Our trees are about 150 feet high but the mountains are over 7,000 feet!:lol:


----------



## hankmack (Feb 8, 2006)

Thanks for the info. No way we can get Sacto over the air. Without Dish we would get nothing. Living in the mountains has it challenges,


----------



## jcm.oo (Jan 24, 2005)

hankmack said:


> Living in the mountains has it challenges,


chincoteague island is no better. no mountains for me, tallest thing within 50 miles is a 3 or 4 story building. and still cant get any nbc or fox, closest is 100+ miles


----------



## LUNASDUDE (Feb 2, 2006)

jcm.oo said:


> chincoteague island is no better. no mountains for me, tallest thing within 50 miles is a 3 or 4 story building. and still cant get any nbc or fox, closest is 100+ miles


WOW:eek2: and I thought living 30miles from Albuquerque NM was in the middle of no where!
At least now I don't feel so isolated but we still have to get all of our HD locals from OTA since DN has announced no plans for our market, but some have said on this forum that DishN is "testing" the local channels 
Oh well OTA works fairly well for me, so I guess I will just shut up and deal with it!


----------



## jcm.oo (Jan 24, 2005)

LUNASDUDE said:


> WOW:eek2: and I thought living 30miles from Albuquerque NM was in the middle of no where!
> At least now I don't feel so isolated but we still have to get all of our HD locals from OTA since DN has announced no plans for our market, but some have said on this forum that DishN is "testing" the local channels
> Oh well OTA works fairly well for me, so I guess I will just shut up and deal with it!


Although there isnt very many tall buildings around here there are a lot of buildings.
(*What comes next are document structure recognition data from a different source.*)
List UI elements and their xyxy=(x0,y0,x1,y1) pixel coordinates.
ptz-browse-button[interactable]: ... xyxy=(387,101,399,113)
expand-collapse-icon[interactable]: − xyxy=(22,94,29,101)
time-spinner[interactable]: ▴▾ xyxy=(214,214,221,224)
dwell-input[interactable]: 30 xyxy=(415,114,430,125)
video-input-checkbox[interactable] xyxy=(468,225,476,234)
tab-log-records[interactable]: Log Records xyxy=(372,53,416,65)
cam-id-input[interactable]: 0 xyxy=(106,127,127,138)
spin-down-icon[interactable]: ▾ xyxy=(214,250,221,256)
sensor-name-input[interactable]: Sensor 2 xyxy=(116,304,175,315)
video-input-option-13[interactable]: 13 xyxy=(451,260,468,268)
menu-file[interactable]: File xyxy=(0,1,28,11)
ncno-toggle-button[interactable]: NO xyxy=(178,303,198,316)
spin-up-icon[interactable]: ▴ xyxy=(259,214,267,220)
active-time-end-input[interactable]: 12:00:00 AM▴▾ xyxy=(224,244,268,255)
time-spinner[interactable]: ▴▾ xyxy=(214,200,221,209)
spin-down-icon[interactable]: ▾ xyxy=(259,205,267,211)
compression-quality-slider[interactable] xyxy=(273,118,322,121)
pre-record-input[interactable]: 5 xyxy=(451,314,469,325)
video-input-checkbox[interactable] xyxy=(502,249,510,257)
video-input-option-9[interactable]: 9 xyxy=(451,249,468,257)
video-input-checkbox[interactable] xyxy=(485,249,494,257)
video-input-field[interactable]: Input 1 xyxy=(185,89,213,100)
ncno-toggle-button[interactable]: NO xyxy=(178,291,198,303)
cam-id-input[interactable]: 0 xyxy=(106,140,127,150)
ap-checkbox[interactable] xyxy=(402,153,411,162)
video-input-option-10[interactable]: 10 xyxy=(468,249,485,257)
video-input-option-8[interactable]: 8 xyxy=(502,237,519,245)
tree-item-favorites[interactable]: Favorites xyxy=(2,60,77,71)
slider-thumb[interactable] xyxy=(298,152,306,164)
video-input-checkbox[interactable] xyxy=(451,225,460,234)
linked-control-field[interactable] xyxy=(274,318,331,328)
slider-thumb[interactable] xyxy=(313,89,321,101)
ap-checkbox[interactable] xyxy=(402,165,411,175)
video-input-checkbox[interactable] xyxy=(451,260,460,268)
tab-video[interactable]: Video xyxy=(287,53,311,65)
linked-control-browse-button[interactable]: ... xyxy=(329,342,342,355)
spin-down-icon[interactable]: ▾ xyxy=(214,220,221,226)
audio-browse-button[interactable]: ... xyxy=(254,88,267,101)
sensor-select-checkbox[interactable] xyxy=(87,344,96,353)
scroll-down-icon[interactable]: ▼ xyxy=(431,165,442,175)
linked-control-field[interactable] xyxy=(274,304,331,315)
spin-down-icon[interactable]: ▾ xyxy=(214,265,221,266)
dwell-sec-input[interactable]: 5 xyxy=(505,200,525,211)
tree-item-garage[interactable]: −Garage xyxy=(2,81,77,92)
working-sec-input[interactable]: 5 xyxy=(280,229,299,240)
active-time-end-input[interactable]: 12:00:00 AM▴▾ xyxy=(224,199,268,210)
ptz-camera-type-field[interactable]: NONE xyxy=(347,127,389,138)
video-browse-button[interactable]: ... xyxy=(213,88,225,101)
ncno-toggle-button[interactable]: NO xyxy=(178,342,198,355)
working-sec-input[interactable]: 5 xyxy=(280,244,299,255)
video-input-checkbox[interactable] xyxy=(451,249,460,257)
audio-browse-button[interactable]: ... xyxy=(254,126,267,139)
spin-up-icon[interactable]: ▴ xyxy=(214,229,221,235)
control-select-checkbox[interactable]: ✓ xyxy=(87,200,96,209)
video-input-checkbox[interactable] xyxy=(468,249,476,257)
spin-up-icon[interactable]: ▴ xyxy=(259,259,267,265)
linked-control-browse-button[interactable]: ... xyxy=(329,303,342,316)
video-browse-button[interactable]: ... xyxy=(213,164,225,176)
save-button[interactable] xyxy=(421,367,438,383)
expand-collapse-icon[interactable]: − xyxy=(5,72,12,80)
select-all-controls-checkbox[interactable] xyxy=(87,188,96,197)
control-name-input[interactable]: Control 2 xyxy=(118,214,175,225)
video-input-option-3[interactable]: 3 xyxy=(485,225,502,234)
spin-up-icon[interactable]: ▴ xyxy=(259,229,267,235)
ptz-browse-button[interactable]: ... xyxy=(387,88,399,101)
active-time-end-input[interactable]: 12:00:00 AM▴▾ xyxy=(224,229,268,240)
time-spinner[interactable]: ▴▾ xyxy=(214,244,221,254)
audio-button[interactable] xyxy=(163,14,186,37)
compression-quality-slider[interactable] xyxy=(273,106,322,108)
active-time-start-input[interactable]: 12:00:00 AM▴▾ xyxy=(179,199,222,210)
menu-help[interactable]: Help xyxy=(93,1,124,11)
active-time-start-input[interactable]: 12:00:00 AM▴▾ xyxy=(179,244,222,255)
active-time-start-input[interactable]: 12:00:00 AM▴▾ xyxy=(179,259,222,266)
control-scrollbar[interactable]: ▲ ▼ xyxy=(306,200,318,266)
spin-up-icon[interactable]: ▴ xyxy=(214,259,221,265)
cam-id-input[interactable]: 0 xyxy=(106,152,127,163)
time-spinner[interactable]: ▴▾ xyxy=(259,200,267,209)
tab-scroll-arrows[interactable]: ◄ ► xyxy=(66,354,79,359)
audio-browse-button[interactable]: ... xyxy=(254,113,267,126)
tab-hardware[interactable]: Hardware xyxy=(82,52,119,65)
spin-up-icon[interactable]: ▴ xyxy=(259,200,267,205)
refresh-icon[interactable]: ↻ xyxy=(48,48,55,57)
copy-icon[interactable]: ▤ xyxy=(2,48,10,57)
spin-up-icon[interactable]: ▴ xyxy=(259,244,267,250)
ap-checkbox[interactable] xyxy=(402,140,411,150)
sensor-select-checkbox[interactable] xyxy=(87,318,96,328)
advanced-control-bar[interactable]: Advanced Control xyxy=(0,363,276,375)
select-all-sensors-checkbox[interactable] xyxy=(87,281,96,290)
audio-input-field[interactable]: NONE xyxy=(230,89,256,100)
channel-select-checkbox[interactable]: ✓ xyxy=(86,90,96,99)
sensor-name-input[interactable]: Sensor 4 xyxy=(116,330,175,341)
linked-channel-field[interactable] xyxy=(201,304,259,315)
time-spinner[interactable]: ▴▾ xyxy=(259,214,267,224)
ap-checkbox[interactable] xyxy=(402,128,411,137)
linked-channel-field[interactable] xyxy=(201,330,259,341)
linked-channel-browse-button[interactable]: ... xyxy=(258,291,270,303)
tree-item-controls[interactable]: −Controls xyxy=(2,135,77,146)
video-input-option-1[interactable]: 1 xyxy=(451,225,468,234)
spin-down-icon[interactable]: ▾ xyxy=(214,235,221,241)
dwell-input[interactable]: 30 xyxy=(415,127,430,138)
Chincoteague has about 4300 people on it, the island is about 7 miles long and about 1 mile wide in some areas. You may have heard about it, it is the place they have the "pony swim," brings in about 50,000, 60,000 people here in the last week of july every year, there was a book and a movie about Misty of Chincoteague. The county has about 35000 people in it, so its not to bad. Salisbury md is only about 40 miles, which is where i get cbs and abc, but there is not fox or nbc station there. The closest is in Norfolk/New Port news area, but they are about 100 miles away.


----------



## LUNASDUDE (Feb 2, 2006)

jcm.oo said:


> Although there isnt very many tall buildings around here there are a lot of buildings. Chincoteague has about 4300 people on it, the island is about 7 miles long and about 1 mile wide in some areas. You may have heard about it, it is the place they have the "pony swim," brings in about 50,000, 60,000 people here in the last week of july every year, there was a book and a movie about Misty of Chincoteague. The county has about 35000 people in it, so its not to bad. Salisbury md is only about 40 miles, which is where i get cbs and abc, but there is not fox or nbc station there. The closest is in Norfolk/New Port news area, but they are about 100 miles away.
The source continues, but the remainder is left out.